_TO DO:_ Wherever the line with "Nourris-moi, si t'es cap ! (Shrek 4)" sits in the listing below, transcribe from it up to and including the line with "largement limité aussi", exactly, and leave the remaining lines out.

==*==

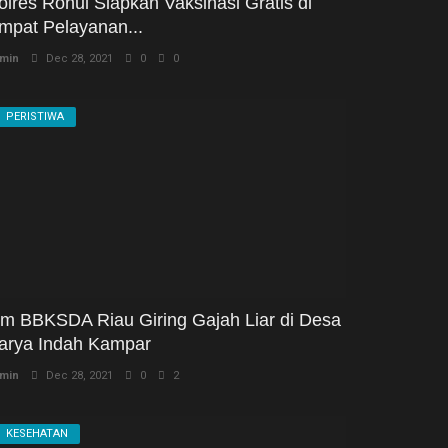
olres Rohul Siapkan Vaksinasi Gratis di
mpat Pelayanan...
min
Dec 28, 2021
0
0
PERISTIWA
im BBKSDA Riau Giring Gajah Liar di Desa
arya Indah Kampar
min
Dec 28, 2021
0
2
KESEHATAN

==*==

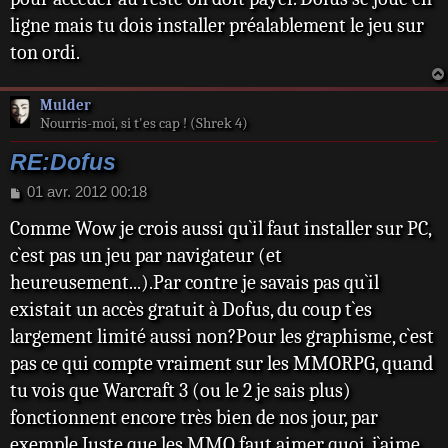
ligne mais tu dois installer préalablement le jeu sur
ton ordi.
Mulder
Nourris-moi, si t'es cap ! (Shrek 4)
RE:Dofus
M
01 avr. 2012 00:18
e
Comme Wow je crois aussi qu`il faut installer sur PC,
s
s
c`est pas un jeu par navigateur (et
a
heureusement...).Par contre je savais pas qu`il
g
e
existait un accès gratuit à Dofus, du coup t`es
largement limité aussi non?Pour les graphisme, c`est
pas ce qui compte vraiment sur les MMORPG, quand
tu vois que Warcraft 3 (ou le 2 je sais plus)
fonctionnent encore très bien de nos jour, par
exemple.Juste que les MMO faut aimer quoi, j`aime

==*==

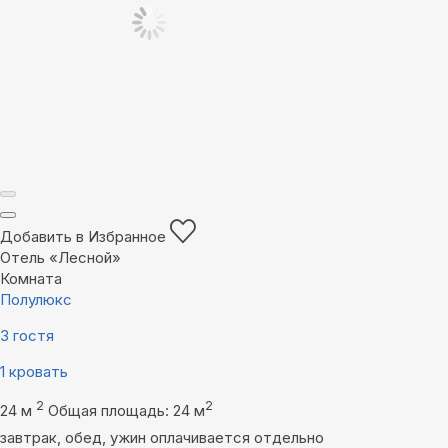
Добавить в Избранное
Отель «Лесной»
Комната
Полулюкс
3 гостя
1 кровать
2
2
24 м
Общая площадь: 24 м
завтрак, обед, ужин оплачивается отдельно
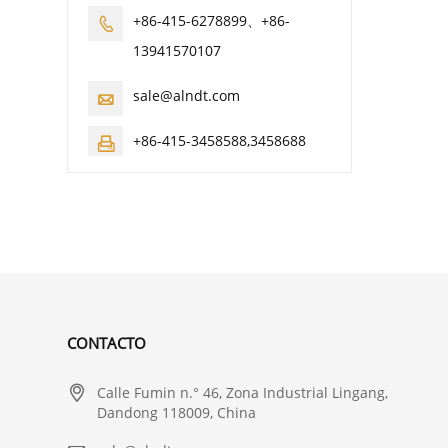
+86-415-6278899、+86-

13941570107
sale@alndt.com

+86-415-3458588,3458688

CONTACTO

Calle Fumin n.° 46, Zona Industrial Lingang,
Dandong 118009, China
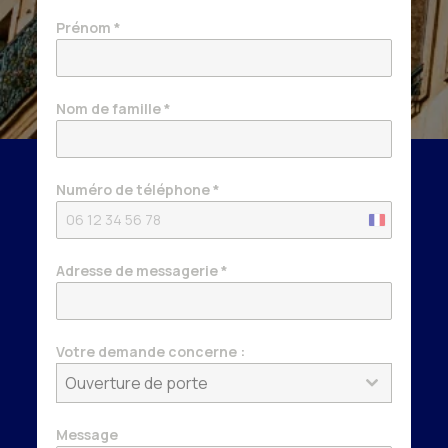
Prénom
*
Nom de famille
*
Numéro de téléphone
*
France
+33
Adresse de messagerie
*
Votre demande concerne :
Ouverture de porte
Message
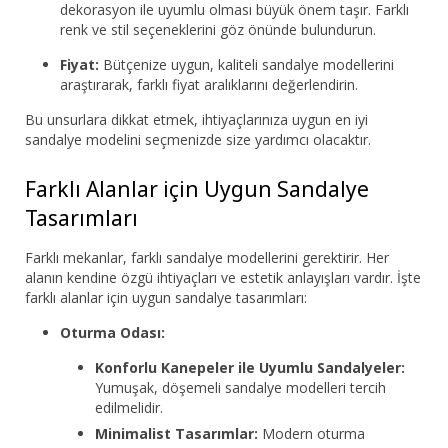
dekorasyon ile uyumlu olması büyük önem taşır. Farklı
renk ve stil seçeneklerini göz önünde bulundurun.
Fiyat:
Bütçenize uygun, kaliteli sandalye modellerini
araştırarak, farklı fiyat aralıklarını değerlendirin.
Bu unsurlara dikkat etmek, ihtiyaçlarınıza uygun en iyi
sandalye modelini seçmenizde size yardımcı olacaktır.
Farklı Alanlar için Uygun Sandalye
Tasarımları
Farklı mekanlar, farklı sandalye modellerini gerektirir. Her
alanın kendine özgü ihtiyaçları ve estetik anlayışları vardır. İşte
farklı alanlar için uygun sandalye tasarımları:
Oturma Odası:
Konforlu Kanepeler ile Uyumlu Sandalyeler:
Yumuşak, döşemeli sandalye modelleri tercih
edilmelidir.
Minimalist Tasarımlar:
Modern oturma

==*==

_EXERCISE SOLUTION:_
Nourris-moi, si t'es cap ! (Shrek 4)
RE:Dofus
M
01 avr. 2012 00:18
e
Comme Wow je crois aussi qu`il faut installer sur PC,
s
s
c`est pas un jeu par navigateur (et
a
heureusement...).Par contre je savais pas qu`il
g
e
existait un accès gratuit à Dofus, du coup t`es
largement limité aussi non?Pour les graphisme, c`est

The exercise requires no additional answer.